Chief Justice Roberts seems to define judicial activism as the Court's officious resolution of an ongoing national debate. It is certainly easy to decry the Dred Scott decision, which is uniformly reviled, as judicial activism. If the Court had concluded that freed slaves were entitled to full national citizenship, though, would it be as easy to characterize that conclusion as judicial activism? In a recent episode of C-SPAN's America and the Courts, Professor Mark Graber expressed his sentiment on that issue, noting that “judicial activism is when the court makes rulings that I do not like . . . I think we would all be better off if we skipped the words the 'judicial activism' from our vocabulary.”

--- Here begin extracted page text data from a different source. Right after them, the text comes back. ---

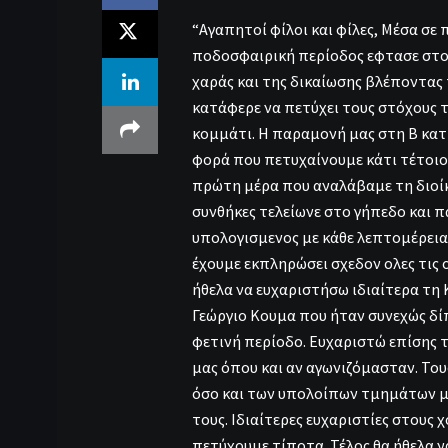
“Αγαπητοί φίλοι και φίλες, Μέσα σε 
ποδοσφαιρική περίοδος εφτασε στο τ
χαράς και της δικαίωσης βλέποντας
κατάφερε να πετύχει τους στόχους τ
κομμάτι. Η παραμονή μας στη Β κατη
φορά που πετυχαίνουμε κάτι τέτοιο,
πρώτη μέρα που αναλάβαμε τη διοί
συνθήκες τελείωνε στο γήπεδο και π
υπολογισμενος με κάθε λεπτομέρεια
έχουμε εκπληρώσει σχεδον ολες τις 
ήθελα να ευχαριστήσω ιδιαίτερα τη 
Γεώργιο Κουμα που ήταν συνεχώς δί
φετινή περίοδο. Ευχαριστώ επίσης τ
μας όπου και αν αγωνιζόμασταν. Το
όσο και των υπολοίπων τμημάτων μα
τους. Ιδιαίτερες ευχαριστίες στους
πετύχουμε τίποτα. Τέλος θα ήθελα ν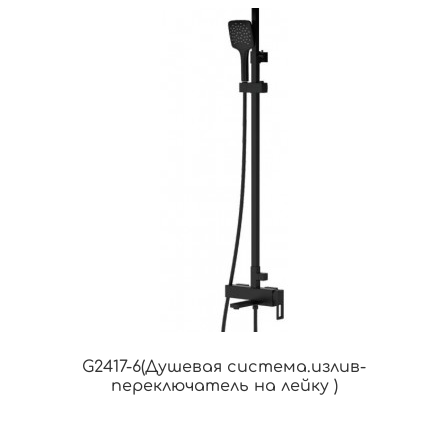
G2417-6(Душевая система.излив-
переключатель на лейку )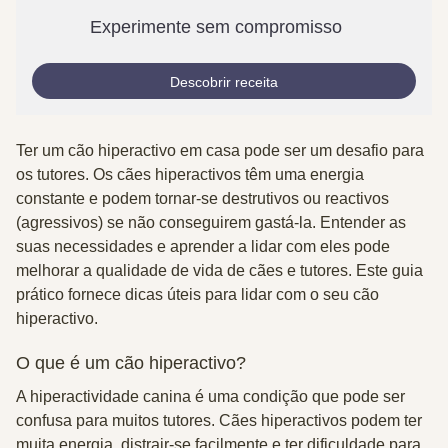
Experimente sem compromisso
Descobrir receita
Ter um cão hiperactivo em casa pode ser um desafio para
os tutores. Os cães hiperactivos têm uma energia
constante e podem tornar-se destrutivos ou reactivos
(agressivos) se não conseguirem gastá-la.
Entender as
suas necessidades e aprender a lidar com eles pode
melhorar a qualidade de vida de cães e tutores. Este guia
prático fornece dicas úteis para lidar com o seu cão
hiperactivo.
O que é um cão hiperactivo?
A hiperactividade canina é uma condição que pode ser
confusa para muitos tutores. Cães hiperactivos podem ter
muita energia, distrair-se facilmente e ter dificuldade para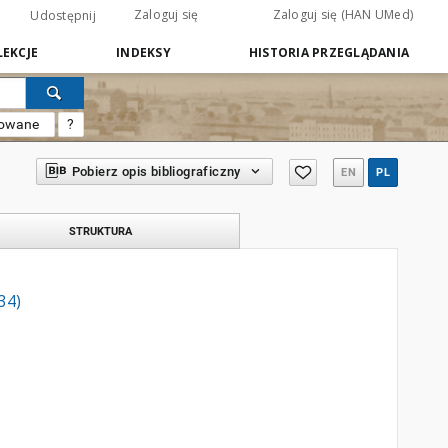
Zaloguj się
Zaloguj się (HAN UMed)
Udostępnij
EKCJE
INDEKSY
HISTORIA PRZEGLĄDANIA
sowane
?
Pobierz opis bibliograficzny
EN
PL
STRUKTURA
34)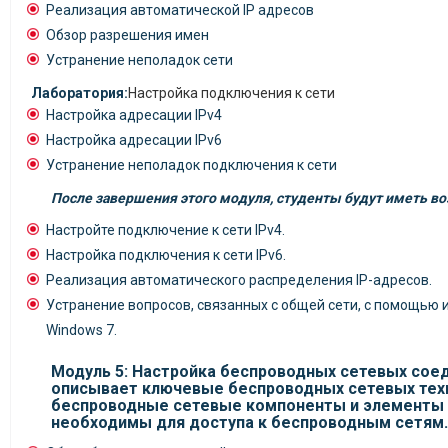
Реализация автоматической IP адресов
Обзор разрешения имен
Устранение неполадок сети
Лаборатория:
Настройка подключения к сети
Настройка адресации IPv4
Настройка адресации IPv6
Устранение неполадок подключения к сети
После завершения этого модуля, студенты будут иметь в
Настройте подключение к сети IPv4.
Настройка подключения к сети IPv6.
Реализация автоматического распределения IP-адресов.
Устранение вопросов, связанных с общей сети, с помощью
Windows 7.
Модуль 5: Настройка беспроводных сетевых сое
описывает ключевые беспроводных сетевых техн
беспроводные сетевые компоненты и элементы 
необходимы для доступа к беспроводным сетям.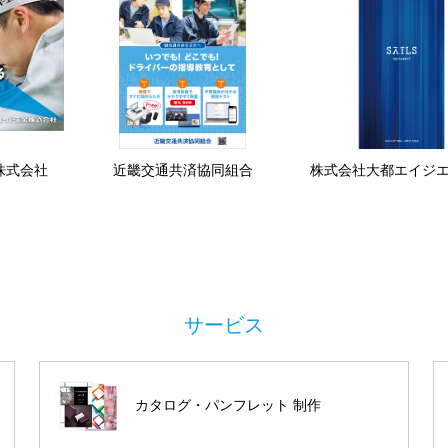
株式会社
近畿交通共済協同組合
株式会社大都エイジ
カタログ・パンフレット 制作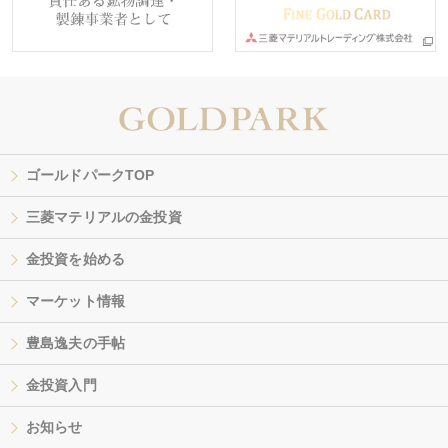
ゴールドパークTOP
三菱マテリアルの金投資
金投資を始める
マーケット情報
豊島逸夫の手帖
金投資入門
お知らせ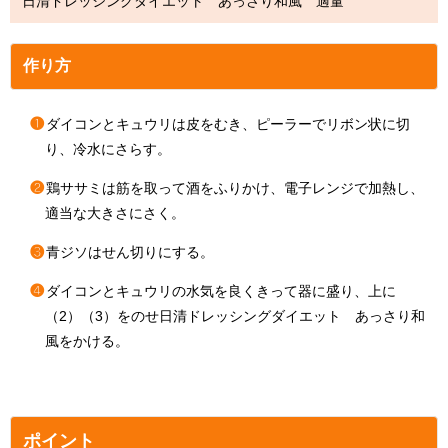
日清ドレッシングダイエット あっさり和風 適量
作り方
❶
ダイコンとキュウリは皮をむき、ピーラーでリボン状に切
り、冷水にさらす。
❷
鶏ササミは筋を取って酒をふりかけ、電子レンジで加熱し、
適当な大きさにさく。
❸
青ジソはせん切りにする。
❹
ダイコンとキュウリの水気を良くきって器に盛り、上に
（2）（3）をのせ日清ドレッシングダイエット あっさり和
風をかける。
ポイント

The Dred Scott decision is remembered as dividing the nation, precipitating the Civil War and ultimately being overturned by the Thirteenth and Fourteenth Amendments. 150 years later, one might ask what the legacy of the Dred Scott decision is. Perhaps its legacy is seen most starkly in the war on terror. In a recent SSRN paper, Professors Jack Balkin and Sanford Levinson suggests that Chief Justice Taney's analysis of who is a entitled to the rights of citizenship is eerily evocative of ongoing debates over who is entitled to constitutional protections:

We get closer to understanding Taney’s logic when we think about the obligations we owe to suspected enemies of the state, and, in particular, how we should conduct what the Bush Administration terms the “global war on terror.” Surely the most dramatic example involves the Administration’s assertions of authority in a famous Office of Legal Counsel . . .  memo to engage in torture—or “cruel, inhuman, and degrading” methods of interrogation—on those persons the President deems, often by fiat, potential enemies of the country. Torture, almost by definition, requires treating another person as if he or she has no rights that the interrogator is “bound to respect.”